--- SOURCE DATA ---
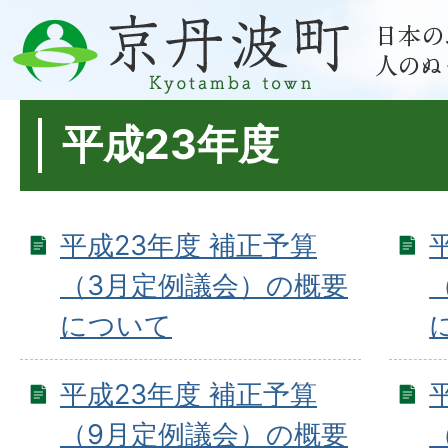
平成23年度
平成23年度 補正予算
（3月定例議会）の概要
について
平成23年度 補正予算
（9月定例議会）の概要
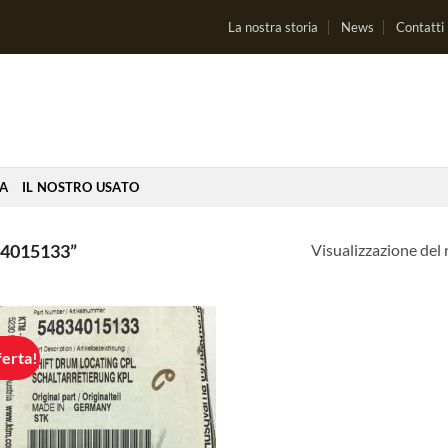
La nostra storia
News
Contatti
IA
IL NOSTRO USATO
Visualizzazione del 
4015133”
ferta!
Aggiungi
alla lista
dei
desideri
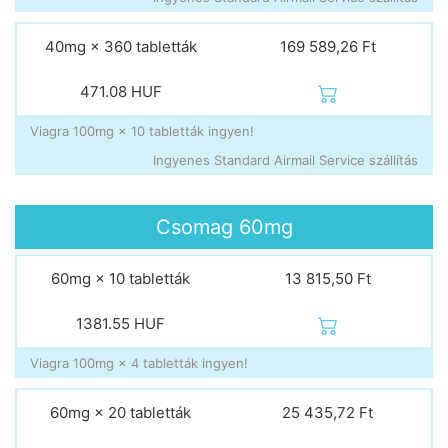
40mg × 360 tabletták
169 589,26 Ft
471.08
HUF
Viagra 100mg × 10 tabletták ingyen!
Ingyenes Standard Airmail Service szállítás
Csomag
60mg
60mg × 10 tabletták
13 815,50 Ft
1381.55
HUF
Viagra 100mg × 4 tabletták ingyen!
60mg × 20 tabletták
25 435,72 Ft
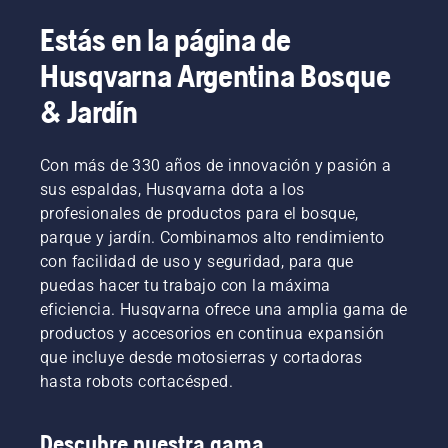
Elige los cortacéspedes profesionales si 
necesitas una máquina más robusta y potente. 
Estás en la página de
Visita nuestra 
guía de compra de 
Husqvarna Argentina Bosque
cortacéspedes
 para encontrar la solución que 
mejor se adapte a tus necesidades.
& Jardín
Con más de 330 años de innovación y pasión a
sus espaldas, Husqvarna dota a los
profesionales de productos para el bosque,
parque y jardín. Combinamos alto rendimiento
con facilidad de uso y seguridad, para que
puedas hacer tu trabajo con la máxima
eficiencia. Husqvarna ofrece una amplia gama de
productos y accesorios en continua expansión
que incluye desde motosierras y cortadoras
hasta robots cortacésped.
Descubre nuestra gama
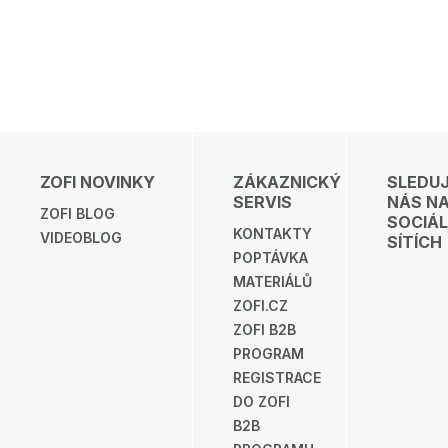
ZOFI NOVINKY
ZÁKAZNICKÝ
SLEDU
SERVIS
NÁS N
ZOFI BLOG
SOCIÁL
KONTAKTY
VIDEOBLOG
SÍTÍCH
POPTÁVKA
MATERIÁLŮ
ZOFI.CZ
ZOFI B2B
PROGRAM
REGISTRACE
DO ZOFI
B2B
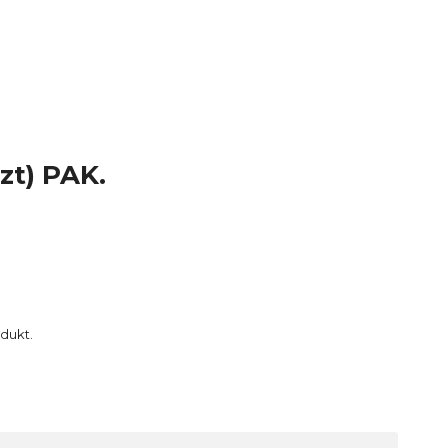
zt) PAK.
dukt.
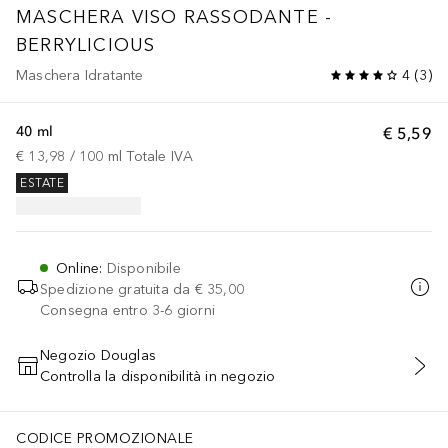
MASCHERA VISO RASSODANTE -
BERRYLICIOUS
Maschera Idratante
4
(
3
)
40 ml
€ 5,59
€ 13,98
 / 
100
ml
Totale IVA
ESTATE
Online
:
Disponibile
Spedizione gratuita da
€ 35,00
Consegna entro 3-6 giorni
Negozio Douglas
Controlla la disponibilità in negozio
AGGIUNGI AL CARRELLO
CODICE PROMOZIONALE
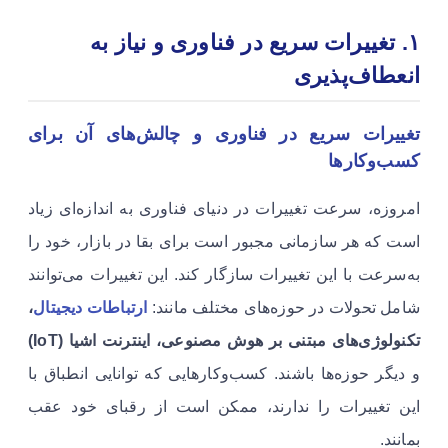
۱
. تغییرات سریع در فناوری و نیاز به
انعطاف‌پذیری
تغییرات سریع در فناوری و چالش‌های آن برای
کسب‌وکارها
امروزه، سرعت تغییرات در دنیای فناوری به اندازه‌ای زیاد
است که هر سازمانی مجبور است برای بقا در بازار، خود را
به‌سرعت با این تغییرات سازگار کند. این تغییرات می‌توانند
شامل تحولات در حوزه‌های مختلف مانند:
ارتباطات دیجیتال
،
تکنولوژی‌های مبتنی بر هوش مصنوعی، اینترنت اشیا (IoT)
و دیگر حوزه‌ها باشند. کسب‌وکارهایی که توانایی انطباق با
این تغییرات را ندارند، ممکن است از رقبای خود عقب
بمانند.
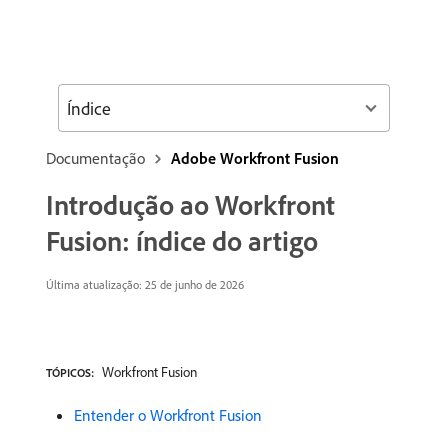
Índice
Documentação
Adobe Workfront Fusion
Introdução ao Workfront
Fusion: índice do artigo
Última atualização: 25 de junho de 2026
Workfront Fusion
TÓPICOS:
Entender o Workfront Fusion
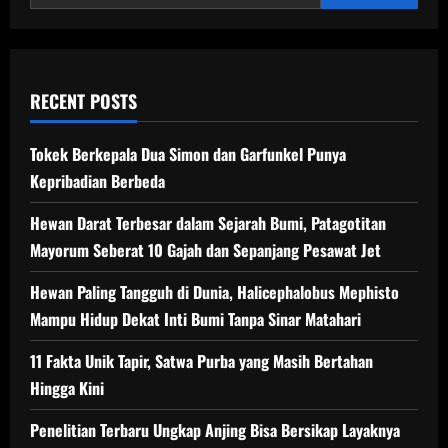
RECENT POSTS
Tokek Berkepala Dua Simon dan Garfunkel Punya
Kepribadian Berbeda
Hewan Darat Terbesar dalam Sejarah Bumi, Patagotitan
Mayorum Seberat 10 Gajah dan Sepanjang Pesawat Jet
Hewan Paling Tangguh di Dunia, Halicephalobus Mephisto
Mampu Hidup Dekat Inti Bumi Tanpa Sinar Matahari
11 Fakta Unik Tapir, Satwa Purba yang Masih Bertahan
Hingga Kini
Penelitian Terbaru Ungkap Anjing Bisa Bersikap Layaknya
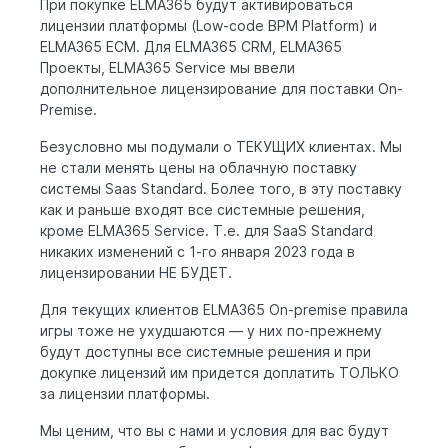
При покупке ELMA365 будут активироваться
лицензии платформы (Low-code BPM Platform) и
ELMA365 ECM. Для ELMA365 CRM, ELMA365
Проекты, ELMA365 Service мы ввели
дополнительное лицензирование для поставки On-
Premise.
Безусловно мы подумали о ТЕКУЩИХ клиентах. Мы
не стали менять цены на облачную поставку
системы Saas Standard. Более того, в эту поставку
как и раньше входят все системные решения,
кроме ELMA365 Service. Т.е. для SaaS Standard
никаких изменений с 1-го января 2023 года в
лицензировании НЕ БУДЕТ.
Для текущих клиентов ELMA365 On-premise правила
игры тоже не ухудшаются — у них по-прежнему
будут доступны все системные решения и при
докупке лицензий им придется доплатить ТОЛЬКО
за лицензии платформы.
Мы ценим, что вы с нами и условия для вас будут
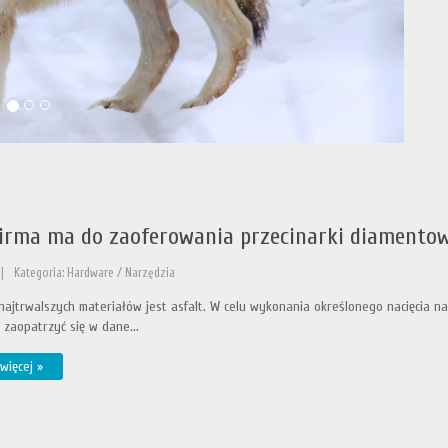
firma ma do zaoferowania przecinarki diamentow
|
Kategoria: Hardware / Narzędzia
ajtrwalszych materiałów jest asfalt. W celu wykonania określonego nacięcia n
 zaopatrzyć się w dane...
więcej »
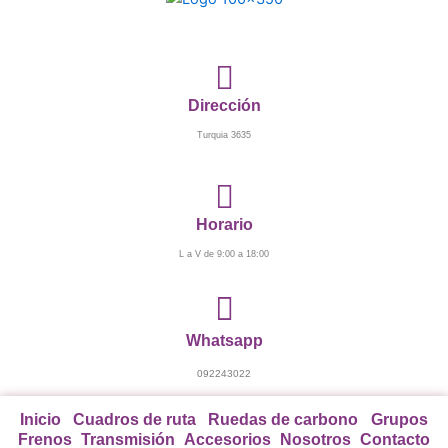
Ir
al
contenido
Dirección
Turquia 3635
Horario
L a V de 9:00 a 18:00
Whatsapp
092243022
Inicio
Cuadros de ruta
Ruedas de carbono
Grupos
Frenos
Transmisión
Accesorios
Nosotros
Contacto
---
** WORK TO COMPLETE **
The entries need to be restated exactly, and their pictures left out.

** EXERCISE OUTPUT **
平成23年度
平成23年度 補正予算
（3月定例議会）の概要
について
平成23年度 補正予算
（9月定例議会）の概要
La nostra storia
News
Contatti
IA
IL NOSTRO USATO
Visualizzazione del 
4015133”
ferta!
Aggiungi
alla lista
dei
desideri
40mg × 360 tabletták
169 589,26 Ft
471.08
HUF
Viagra 100mg × 10 tabletták ingyen!
Ingyenes Standard Airmail Service szállítás
Csomag
60mg
60mg × 10 tabletták
13 815,50 Ft
1381.55
HUF
Viagra 100mg × 4 tabletták ingyen!
60mg × 20 tabletták
25 435,72 Ft
Elige los cortacéspedes profesionales si 
necesitas una máquina más robusta y potente. 
Estás en la página de
Visita nuestra 
guía de compra de 
Husqvarna Argentina Bosque
cortacéspedes
 para encontrar la solución que 
mejor se adapte a tus necesidades.
& Jardín
Con más de 330 años de innovación y pasión a
sus espaldas, Husqvarna dota a los
profesionales de productos para el bosque,
parque y jardín. Combinamos alto rendimiento
con facilidad de uso y seguridad, para que
puedas hacer tu trabajo con la máxima
eficiencia. Husqvarna ofrece una amplia gama de
productos y accesorios en continua expansión
que incluye desde motosierras y cortadoras
hasta robots cortacésped.
Descubre nuestra gama
ZOFI NOVINKY
ZÁKAZNICKÝ
SLEDU
SERVIS
NÁS N
ZOFI BLOG
SOCIÁL
KONTAKTY
VIDEOBLOG
SÍTÍCH
POPTÁVKA
MATERIÁLŮ
ZOFI.CZ
ZOFI B2B
PROGRAM
REGISTRACE
DO ZOFI
B2B
zt) PAK.
dukt.
MASCHERA VISO RASSODANTE -
BERRYLICIOUS
Maschera Idratante
4
(
3
)
40 ml
€ 5,59
€ 13,98
 / 
100
ml
Totale IVA
ESTATE
Online
:
Disponibile
Spedizione gratuita da
€ 35,00
Consegna entro 3-6 giorni
Negozio Douglas
Controlla la disponibilità in negozio
AGGIUNGI AL CARRELLO
CODICE PROMOZIONALE
۱
. تغییرات سریع در فناوری و نیاز به
انعطاف‌پذیری
تغییرات سریع در فناوری و چالش‌های آن برای
کسب‌وکارها
امروزه، سرعت تغییرات در دنیای فناوری به اندازه‌ای زیاد
است که هر سازمانی مجبور است برای بقا در بازار، خود را
به‌سرعت با این تغییرات سازگار کند. این تغییرات می‌توانند
شامل تحولات در حوزه‌های مختلف مانند:
ارتباطات دیجیتال
،
تکنولوژی‌های مبتنی بر هوش مصنوعی، اینترنت اشیا (IoT)
و دیگر حوزه‌ها باشند. کسب‌وکارهایی که توانایی انطباق با
این تغییرات را ندارند، ممکن است از رقبای خود عقب
بمانند.
Índice
Documentação
Adobe Workfront Fusion
Introdução ao Workfront
Fusion: índice do artigo
Última atualização: 25 de junho de 2026
Workfront Fusion
TÓPICOS:
Entender o Workfront Fusion
RECENT POSTS
Tokek Berkepala Dua Simon dan Garfunkel Punya
Kepribadian Berbeda
Hewan Darat Terbesar dalam Sejarah Bumi, Patagotitan
Mayorum Seberat 10 Gajah dan Sepanjang Pesawat Jet
Hewan Paling Tangguh di Dunia, Halicephalobus Mephisto
Mampu Hidup Dekat Inti Bumi Tanpa Sinar Matahari
11 Fakta Unik Tapir, Satwa Purba yang Masih Bertahan
Hingga Kini
Penelitian Terbaru Ungkap Anjing Bisa Bersikap Layaknya
При покупке ELMA365 будут активироваться
лицензии платформы (Low-code BPM Platform) и
ELMA365 ECM. Для ELMA365 CRM, ELMA365
Проекты, ELMA365 Service мы ввели
дополнительное лицензирование для поставки On-
Premise.
Безусловно мы подумали о ТЕКУЩИХ клиентах. Мы
не стали менять цены на облачную поставку
системы Saas Standard. Более того, в эту поставку
как и раньше входят все системные решения,
кроме ELMA365 Service. Т.е. для SaaS Standard
никаких изменений с 1-го января 2023 года в
лицензировании НЕ БУДЕТ.
Для текущих клиентов ELMA365 On-premise правила
игры тоже не ухудшаются — у них по-прежнему
будут доступны все системные решения и при
докупке лицензий им придется доплатить ТОЛЬКО
за лицензии платформы.
Мы ценим, что вы с нами и условия для вас будут
firma ma do zaoferowania przecinarki diamentow
|
Kategoria: Hardware / Narzędzia
ajtrwalszych materiałów jest asfalt. W celu wykonania określonego nacięcia n
 zaopatrzyć się w dane...
więcej »
Ir
al
contenido
Dirección
Turquia 3635
Horario
L a V de 9:00 a 18:00
Whatsapp
092243022
Inicio
Cuadros de ruta
Ruedas de carbono
Grupos
Frenos
Transmisión
Accesorios
Nosotros
Contacto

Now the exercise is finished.